→ **Exercise**: Exclude every picture and return the remaining entries below verbatim.

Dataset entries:
****************

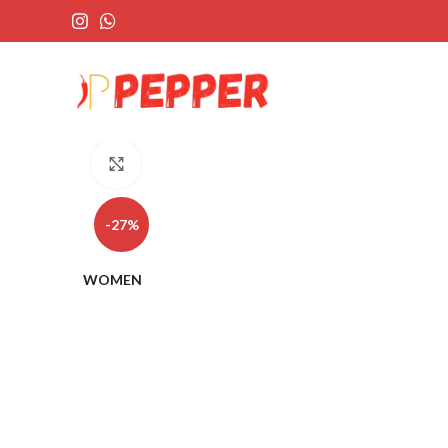
Click to enlarge
-27%
WOMEN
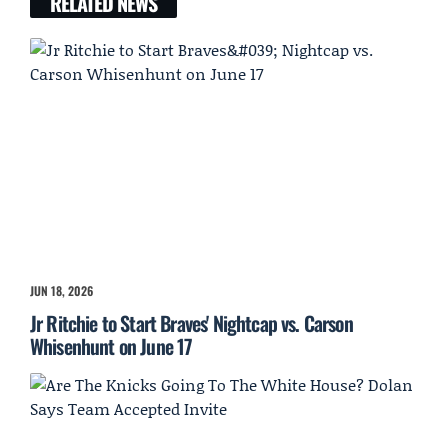
RELATED NEWS
JUN 18, 2026
Jr Ritchie to Start Braves' Nightcap vs. Carson
Whisenhunt on June 17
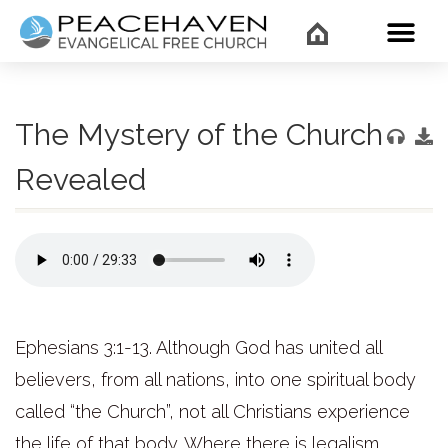
WHAT’
The Mystery of the Church
Revealed
Ephesians 3:1-13. Although God has united all
believers, from all nations, into one spiritual body
called “the Church”, not all Christians experience
the life of that body. Where there is legalism,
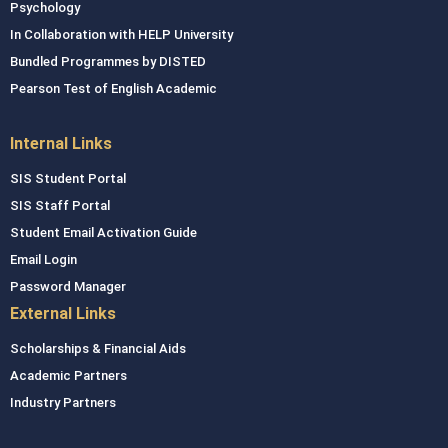
Psychology
In Collaboration with HELP University
Bundled Programmes by DISTED
Pearson Test of English Academic
Internal Links
SIS Student Portal
SIS Staff Portal
Student Email Activation Guide
Email Login
Password Manager
External Links
Scholarships & Financial Aids
Academic Partners
Industry Partners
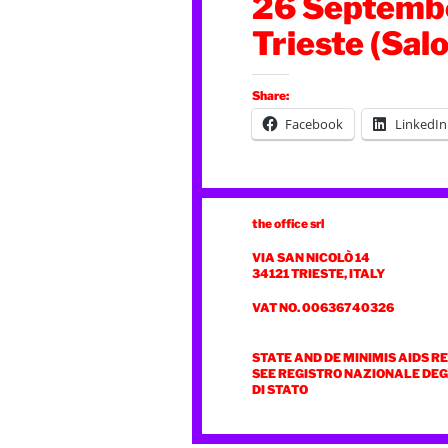
26 Septembe
Trieste (Salo
Share:
Facebook
LinkedIn
the office srl
VIA SAN NICOLÒ 14
34121 TRIESTE, ITALY
VAT NO. 00636740326
STATE AND DE MINIMIS AIDS R
SEE REGISTRO NAZIONALE DEGL
DI STATO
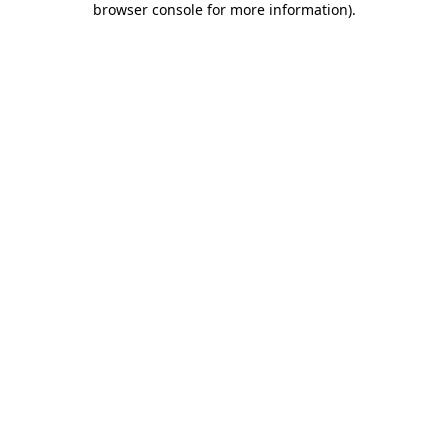
browser console for more information)
.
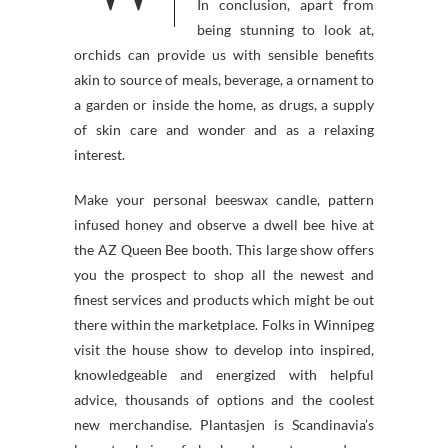
In conclusion, apart from
being stunning to look at,
orchids can provide us with sensible benefits
akin to source of meals, beverage, a ornament to
a garden or inside the home, as drugs, a supply
of skin care and wonder and as a relaxing
interest.
Make your personal beeswax candle, pattern
infused honey and observe a dwell bee hive at
the AZ Queen Bee booth. This large show offers
you the prospect to shop all the newest and
finest services and products which might be out
there within the marketplace. Folks in Winnipeg
visit the house show to develop into inspired,
knowledgeable and energized with helpful
advice, thousands of options and the coolest
new merchandise. Plantasjen is Scandinavia’s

****************

→ **Expected output**:
Click to enlarge
-27%
WOMEN
RELATED NEWS
JUN 18, 2026
Jr Ritchie to Start Braves' Nightcap vs. Carson
Whisenhunt on June 17
WHAT’
The Mystery of the Church
Revealed
Ephesians 3:1-13. Although God has united all
believers, from all nations, into one spiritual body
called “the Church”, not all Christians experience
the life of that body. Where there is legalism,
Psychology
In Collaboration with HELP University
Bundled Programmes by DISTED
Pearson Test of English Academic
Internal Links
SIS Student Portal
SIS Staff Portal
Student Email Activation Guide
Email Login
Password Manager
External Links
Scholarships & Financial Aids
Academic Partners
Industry Partners
26 Septembe
Trieste (Salo
Share:
Facebook
LinkedIn
the office srl
VIA SAN NICOLÒ 14
34121 TRIESTE, ITALY
VAT NO. 00636740326
STATE AND DE MINIMIS AIDS R
SEE REGISTRO NAZIONALE DEGL
DI STATO
browser console for more information)
.
In conclusion, apart from
being stunning to look at,
orchids can provide us with sensible benefits
akin to source of meals, beverage, a ornament to
a garden or inside the home, as drugs, a supply
of skin care and wonder and as a relaxing
interest.
Make your personal beeswax candle, pattern
infused honey and observe a dwell bee hive at
the AZ Queen Bee booth. This large show offers
you the prospect to shop all the newest and
finest services and products which might be out
there within the marketplace. Folks in Winnipeg
visit the house show to develop into inspired,
knowledgeable and energized with helpful
advice, thousands of options and the coolest
new merchandise. Plantasjen is Scandinavia’s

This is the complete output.